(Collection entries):
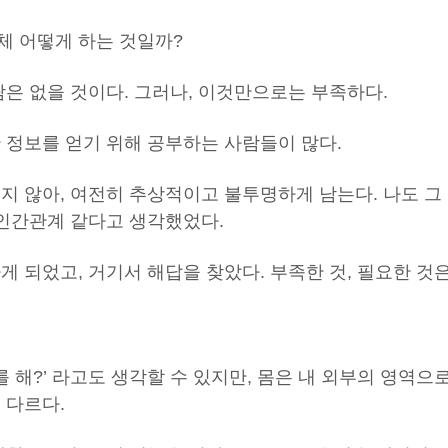
체 어떻게 하는 것일까?
람은 없을 것이다. 그러나, 이것만으로는 부족하다.
 정보를 얻기 위해 공부하는 사람들이 많다.
지 않아, 여전히 추상적이고 불투명하게 남는다. 나도 그
 인간관계 같다고 생각했었다.
게 되었고, 거기서 해답을 찾았다. 부족한 것, 필요한 것
를 해?’ 라고도 생각할 수 있지만, 몸은 내 외부의 영역으
 다르다.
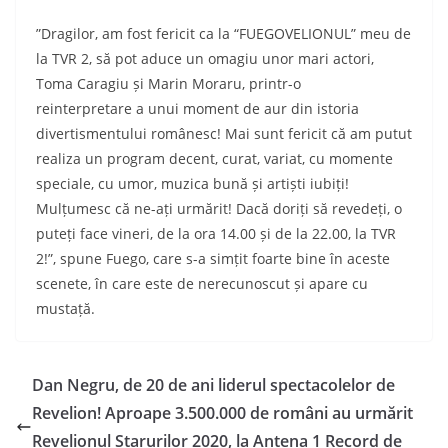
”Dragilor, am fost fericit ca la “FUEGOVELIONUL” meu de
la TVR 2, să pot aduce un omagiu unor mari actori,
Toma Caragiu și Marin Moraru, printr-o
reinterpretare a unui moment de aur din istoria
divertismentului românesc! Mai sunt fericit că am putut
realiza un program decent, curat, variat, cu momente
speciale, cu umor, muzica bună și artiști iubiți!
Mulțumesc că ne-ați urmărit! Dacă doriți să revedeți, o
puteți face vineri, de la ora 14.00 și de la 22.00, la TVR
2!”, spune Fuego, care s-a simțit foarte bine în aceste
scenete, în care este de nerecunoscut și apare cu
mustață.
Dan Negru, de 20 de ani liderul spectacolelor de
Revelion! Aproape 3.500.000 de români au urmărit
Revelionul Starurilor 2020, la Antena 1 Record de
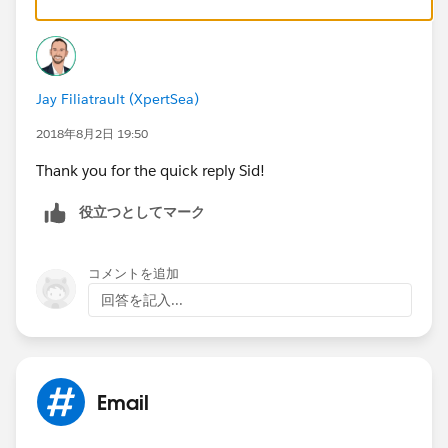
ApexPages.PageReference('/{!ReportId}?excel=1');
Messaging.EmailFileAttachment objMsgEmailAttach =
new Messaging.EmailFileAttachment();
objMsgEmailAttach.setFileName('Testing.xls');
Jay Filiatrault (XpertSea)
objMsgEmailAttach.setBody(objPage.getContent());
2018年8月2日 19:50
Thank you for the quick reply Sid!
objMsgEmailAttach.setContentType('application/
vnd.
ms
-excel');
役立つとしてマーク
If you want to extract report in CSV just replace excel
with csv.
コメントを追加
回答を記入...
Hope this will help !
Email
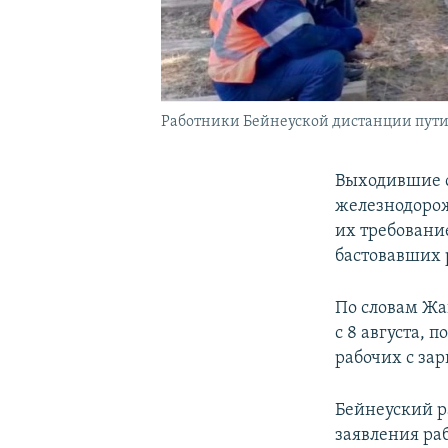
Работники Бейнеуской дистанции пути т
Выходившие с 
железнодорож
их требовани
бастовавших 
По словам Жа
с 8 августа,
рабочих с за
Бейнеуский р
заявления ра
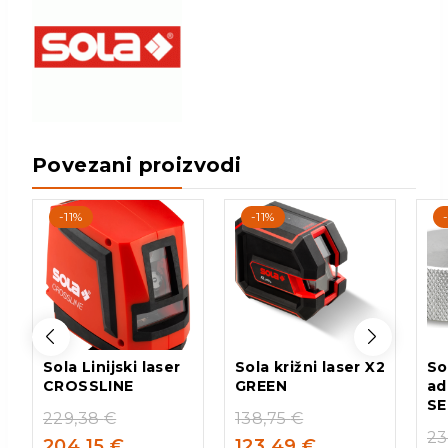
Povezani proizvodi
-11%
-11%
Sola Linijski laser
Sola križni laser X2
So
CROSSLINE
GREEN
ad
SE
229,38
€
138,75
€
23
204,15
€
123,49
€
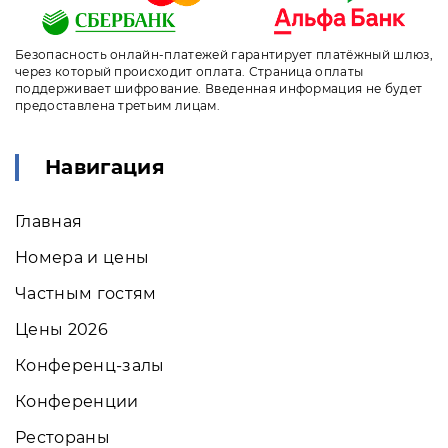
Безопасность онлайн-платежей гарантирует платёжный шлюз,
через который происходит оплата. Страница оплаты
поддерживает шифрование. Введенная информация не будет
предоставлена третьим лицам.
Навигация
Главная
Номера и цены
Частным гостям
Цены 2026
Конференц-залы
Конференции
Рестораны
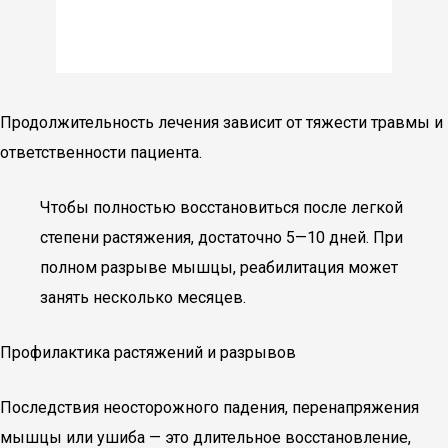
Продолжительность лечения зависит от тяжести травмы и
ответственности пациента.
Чтобы полностью восстановиться после легкой
степени растяжения, достаточно 5—10 дней. При
полном разрыве мышцы, реабилитация может
занять несколько месяцев.
Профилактика растяжений и разрывов
Последствия неосторожного падения, перенапряжения
мышцы или ушиба — это длительное восстановление,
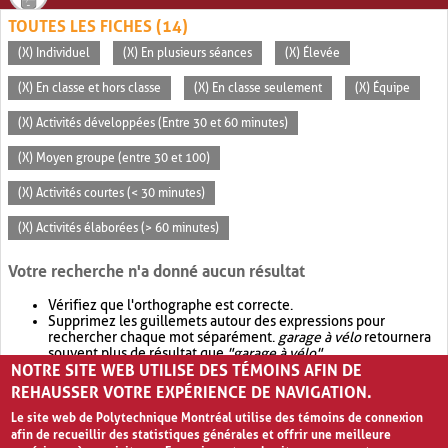
TOUTES LES FICHES (14)
(X) Individuel
(X) En plusieurs séances
(X) Élevée
(X) En classe et hors classe
(X) En classe seulement
(X) Équipe
(X) Activités développées (Entre 30 et 60 minutes)
(X) Moyen groupe (entre 30 et 100)
(X) Activités courtes (< 30 minutes)
(X) Activités élaborées (> 60 minutes)
Votre recherche n'a donné aucun résultat
Vérifiez que l'orthographe est correcte.
Supprimez les guillemets autour des expressions pour
rechercher chaque mot séparément.
garage à vélo
retournera
souvent plus de résultat que
"garage à vélo"
.
NOTRE SITE WEB UTILISE DES TÉMOINS AFIN DE
Envisagez d'élargir votre recherche avec
OR
.
garage OR vélo
retournera souvent plus de résultat que
garage à vélo
.
REHAUSSER VOTRE EXPÉRIENCE DE NAVIGATION.
Le site web de Polytechnique Montréal utilise des témoins de connexion
afin de recueillir des statistiques générales et offrir une meilleure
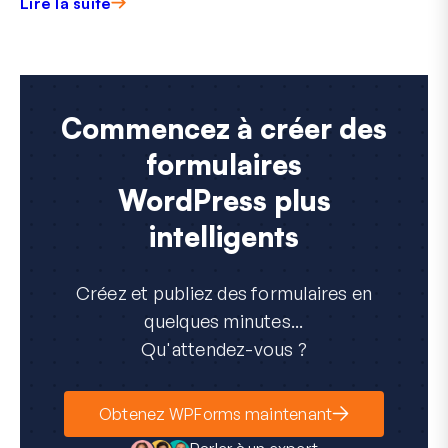
Lire la suite
Commencez à créer des
formulaires
WordPress plus
intelligents
Créez et publiez des formulaires en
quelques minutes...
Qu'attendez-vous ?
Obtenez WPForms maintenant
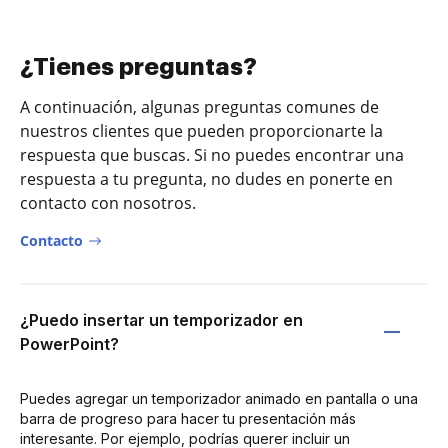
¿Tienes preguntas?
A continuación, algunas preguntas comunes de
nuestros clientes que pueden proporcionarte la
respuesta que buscas. Si no puedes encontrar una
respuesta a tu pregunta, no dudes en ponerte en
contacto con nosotros.
Contacto
¿Puedo insertar un temporizador en
PowerPoint?
Puedes agregar un temporizador animado en pantalla o una
barra de progreso para hacer tu presentación más
interesante. Por ejemplo, podrías querer incluir un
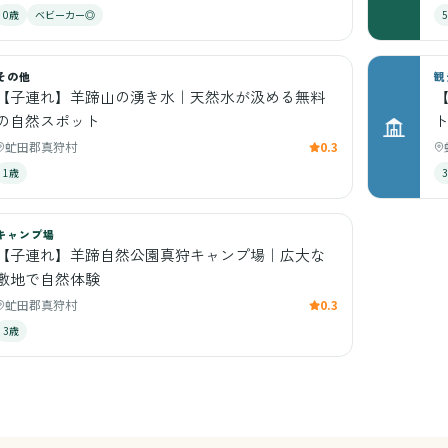
0歳
ベビーカー◎
その他
観
【子連れ】羊蹄山の湧き水｜天然水が汲める無料
の自然スポット
虻田郡真狩村
0.3
1歳
キャンプ場
【子連れ】羊蹄自然公園真狩キャンプ場｜広大な
敷地で自然体験
虻田郡真狩村
0.3
3歳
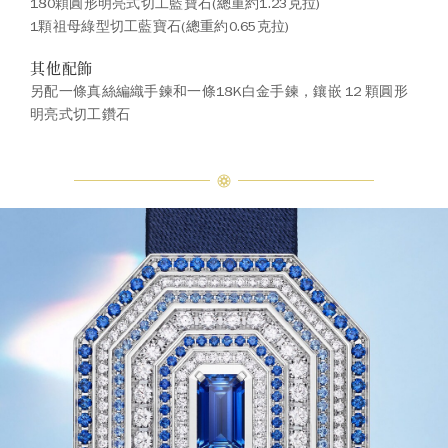
180顆圓形明亮式切工藍寶石(總重約1.23克拉)
1顆祖母綠型切工藍寶石(總重約0.65克拉)
其他配飾
另配一條真絲編織手鍊和一條18K白金手鍊，鑲嵌 12 顆圓形
明亮式切工鑽石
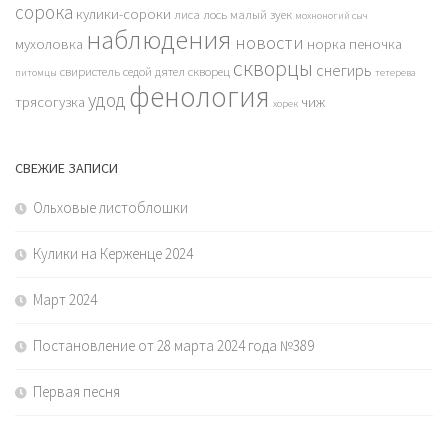
сорока
кулики-сороки
лиса
лось
малый зуек
мохноногий сыч
наблюдения
новости
мухоловка
норка
пеночка
скворцы
снегирь
свиристель
седой дятел
скворец
питомцы
тетерева
фенология
удод
трясогузка
чиж
хорек
СВЕЖИЕ ЗАПИСИ
Ольховые листоблошки
Кулики на Керженце 2024
Март 2024
Постановление от 28 марта 2024 года №389
Первая песня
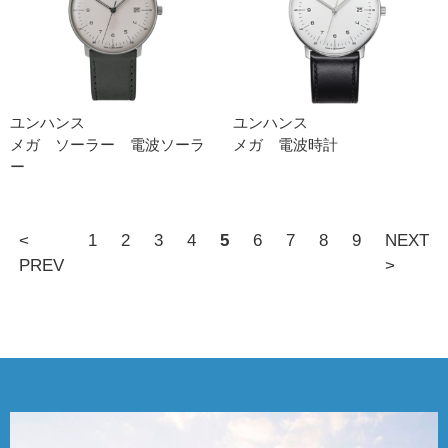
ユンハンス
ユンハンス
メガ ソーラー 電波ソーラ
メガ 電波時計
ー
<
1
2
3
4
5
6
7
8
9
NEXT
PREV
>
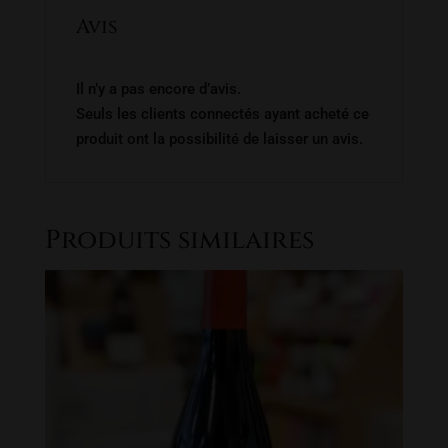
Avis
Il n’y a pas encore d’avis.
Seuls les clients connectés ayant acheté ce
produit ont la possibilité de laisser un avis.
Produits similaires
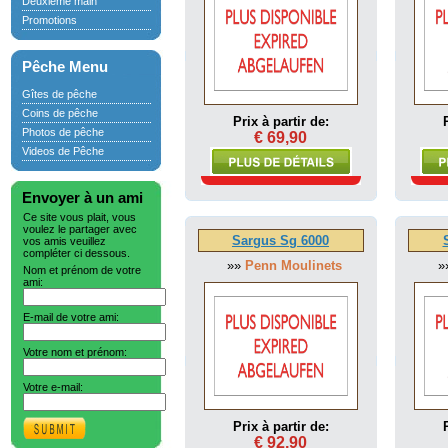
Deuxième main
Promotions
Pêche Menu
Gîtes de pêche
Coins de pêche
Prix à partir de:
Photos de pêche
€ 69,90
Videos de Pêche
Envoyer à un ami
Ce site vous plait, vous
voulez le partager avec
Sargus Sg 6000
vos amis veuillez
compléter ci dessous.
»»
Penn Moulinets
»
Nom et prénom de votre
ami:
E-mail de votre ami:
Votre nom et prénom:
Votre e-mail:
Prix à partir de:
€ 92,90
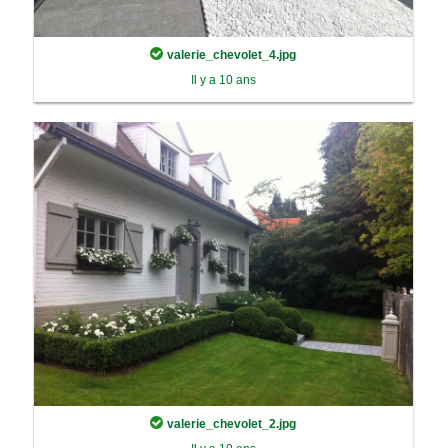
valerie_chevolet_4.jpg
Il y a 10 ans
valerie_chevolet_2.jpg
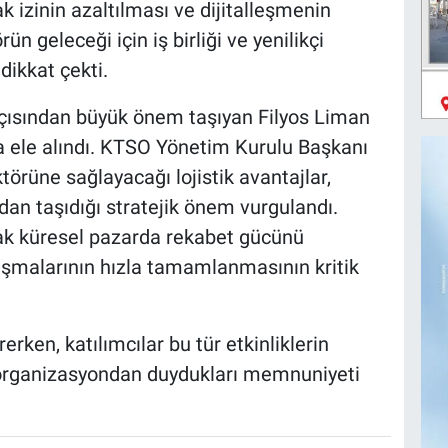
k izinin azaltılması ve dijitalleşmenin
ün geleceği için iş birliği ve yenilikçi
dikkat çekti.
açısından büyük önem taşıyan Filyos Liman
a ele alındı. KTSO Yönetim Kurulu Başkanı
törüne sağlayacağı lojistik avantajlar,
dan taşıdığı stratejik önem vurgulandı.
rak küresel pazarda rekabet gücünü
alışmalarının hızla tamamlanmasının kritik
ken, katılımcılar bu tür etkinliklerin
k organizasyondan duydukları memnuniyeti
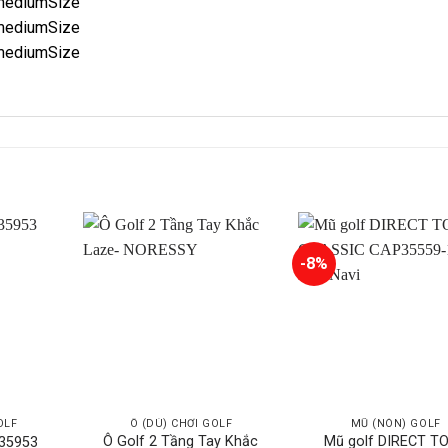
-8%
OLF
Ô (DÙ) CHƠI GOLF
MŨ (NÓN) GOLF
Ô Golf 2 Tầng Tay Khắc
Mũ golf DIRECT T
R35953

(TASK BRIEF): Repeat, exactly and in full, all records above, but include no pictures.

(RESPONSE TO THIS EXERCISE):
체 어떻게 하는 것일까?
람은 없을 것이다. 그러나, 이것만으로는 부족하다.
 정보를 얻기 위해 공부하는 사람들이 많다.
지 않아, 여전히 추상적이고 불투명하게 남는다. 나도 그
 인간관계 같다고 생각했었다.
게 되었고, 거기서 해답을 찾았다. 부족한 것, 필요한 것
를 해?’ 라고도 생각할 수 있지만, 몸은 내 외부의 영역으
 다르다.
”Dragilor, am fost fericit ca la “FUEGOVELIONUL” meu de
la TVR 2, să pot aduce un omagiu unor mari actori,
Toma Caragiu și Marin Moraru, printr-o
reinterpretare a unui moment de aur din istoria
divertismentului românesc! Mai sunt fericit că am putut
realiza un program decent, curat, variat, cu momente
speciale, cu umor, muzica bună și artiști iubiți!
Mulțumesc că ne-ați urmărit! Dacă doriți să revedeți, o
puteți face vineri, de la ora 14.00 și de la 22.00, la TVR
2!”, spune Fuego, care s-a simțit foarte bine în aceste
scenete, în care este de nerecunoscut și apare cu
mustață.
Dan Negru, de 20 de ani liderul spectacolelor de
Revelion! Aproape 3.500.000 de români au urmărit
Revelionul Starurilor 2020, la Antena 1 Record de
ApexPages.PageReference('/{!ReportId}?excel=1');
Messaging.EmailFileAttachment objMsgEmailAttach =
new Messaging.EmailFileAttachment();
objMsgEmailAttach.setFileName('Testing.xls');
Jay Filiatrault (XpertSea)
objMsgEmailAttach.setBody(objPage.getContent());
2018年8月2日 19:50
Thank you for the quick reply Sid!
objMsgEmailAttach.setContentType('application/
vnd.
ms
-excel');
役立つとしてマーク
If you want to extract report in CSV just replace excel
with csv.
コメントを追加
回答を記入...
Hope this will help !
Email
Работники Бейнеуской дистанции пути т
Выходившие с 
железнодорож
их требовани
бастовавших 
По словам Жа
с 8 августа,
рабочих с за
Бейнеуский р
заявления ра
Povezani proizvodi
-11%
-11%
Sola Linijski laser
Sola križni laser X2
So
CROSSLINE
GREEN
ad
SE
229,38
€
138,75
€
23
204,15
€
123,49
€
Безопасность онлайн-платежей гарантирует платёжный шлюз,
через который происходит оплата. Страница оплаты
поддерживает шифрование. Введенная информация не будет
предоставлена третьим лицам.
Навигация
Главная
Номера и цены
Частным гостям
Цены 2026
Конференц-залы
Конференции
Рестораны
Продолжительность лечения зависит от тяжести травмы и
ответственности пациента.
Чтобы полностью восстановиться после легкой
степени растяжения, достаточно 5—10 дней. При
полном разрыве мышцы, реабилитация может
занять несколько месяцев.
Профилактика растяжений и разрывов
Последствия неосторожного падения, перенапряжения
мышцы или ушиба — это длительное восстановление,
TOUTES LES FICHES (14)
(X) Individuel
(X) En plusieurs séances
(X) Élevée
(X) En classe et hors classe
(X) En classe seulement
(X) Équipe
(X) Activités développées (Entre 30 et 60 minutes)
(X) Moyen groupe (entre 30 et 100)
(X) Activités courtes (< 30 minutes)
(X) Activités élaborées (> 60 minutes)
Votre recherche n'a donné aucun résultat
Vérifiez que l'orthographe est correcte.
Supprimez les guillemets autour des expressions pour
rechercher chaque mot séparément.
garage à vélo
retournera
souvent plus de résultat que
"garage à vélo"
.
NOTRE SITE WEB UTILISE DES TÉMOINS AFIN DE
Envisagez d'élargir votre recherche avec
OR
.
garage OR vélo
retournera souvent plus de résultat que
garage à vélo
.
REHAUSSER VOTRE EXPÉRIENCE DE NAVIGATION.
Le site web de Polytechnique Montréal utilise des témoins de connexion
afin de recueillir des statistiques générales et offrir une meilleure
Lire la suite
Commencez à créer des
formulaires
WordPress plus
intelligents
Créez et publiez des formulaires en
quelques minutes...
Qu'attendez-vous ?
Obtenez WPForms maintenant
¿Tienes preguntas?
A continuación, algunas preguntas comunes de
nuestros clientes que pueden proporcionarte la
respuesta que buscas. Si no puedes encontrar una
respuesta a tu pregunta, no dudes en ponerte en
contacto con nosotros.
Contacto
¿Puedo insertar un temporizador en
PowerPoint?
Puedes agregar un temporizador animado en pantalla o una
barra de progreso para hacer tu presentación más
interesante. Por ejemplo, podrías querer incluir un
0歳
ベビーカー◎
その他
観
【子連れ】羊蹄山の湧き水｜天然水が汲める無料
の自然スポット
虻田郡真狩村
0.3
1歳
キャンプ場
【子連れ】羊蹄自然公園真狩キャンプ場｜広大な
敷地で自然体験
虻田郡真狩村
0.3
3歳
180顆圓形明亮式切工藍寶石(總重約1.23克拉)
1顆祖母綠型切工藍寶石(總重約0.65克拉)
其他配飾
另配一條真絲編織手鍊和一條18K白金手鍊，鑲嵌 12 顆圓形
明亮式切工鑽石
сорока
кулики-сороки
лиса
лось
малый зуек
мохноногий сыч
наблюдения
новости
мухоловка
норка
пеночка
скворцы
снегирь
свиристель
седой дятел
скворец
питомцы
тетерева
фенология
удод
трясогузка
чиж
хорек
СВЕЖИЕ ЗАПИСИ
Ольховые листоблошки
Кулики на Керженце 2024
Март 2024
Постановление от 28 марта 2024 года №389
Первая песня
ユンハンス
ユンハンス
メガ ソーラー 電波ソーラ
メガ 電波時計
ー
<
1
2
3
4
5
6
7
8
9
NEXT
PREV
>
Avis
Il n’y a pas encore d’avis.
Seuls les clients connectés ayant acheté ce
produit ont la possibilité de laisser un avis.
Produits similaires
Deuxième main
Promotions
Pêche Menu
Gîtes de pêche
Coins de pêche
Prix à partir de:
Photos de pêche
€ 69,90
Videos de Pêche
Envoyer à un ami
Ce site vous plait, vous
voulez le partager avec
Sargus Sg 6000
vos amis veuillez
compléter ci dessous.
»»
Penn Moulinets
»
Nom et prénom de votre
ami:
E-mail de votre ami:
Votre nom et prénom:
Votre e-mail:
Prix à partir de:
€ 92,90
valerie_chevolet_4.jpg
Il y a 10 ans
valerie_chevolet_2.jpg
k izinin azaltılması ve dijitalleşmenin
ün geleceği için iş birliği ve yenilikçi
dikkat çekti.
açısından büyük önem taşıyan Filyos Liman
a ele alındı. KTSO Yönetim Kurulu Başkanı
törüne sağlayacağı lojistik avantajlar,
dan taşıdığı stratejik önem vurgulandı.
rak küresel pazarda rekabet gücünü
alışmalarının hızla tamamlanmasının kritik
ken, katılımcılar bu tür etkinliklerin
k organizasyondan duydukları memnuniyeti
-8%
OLF
Ô (DÙ) CHƠI GOLF
MŨ (NÓN) GOLF
Ô Golf 2 Tầng Tay Khắc
Mũ golf DIRECT T
R35953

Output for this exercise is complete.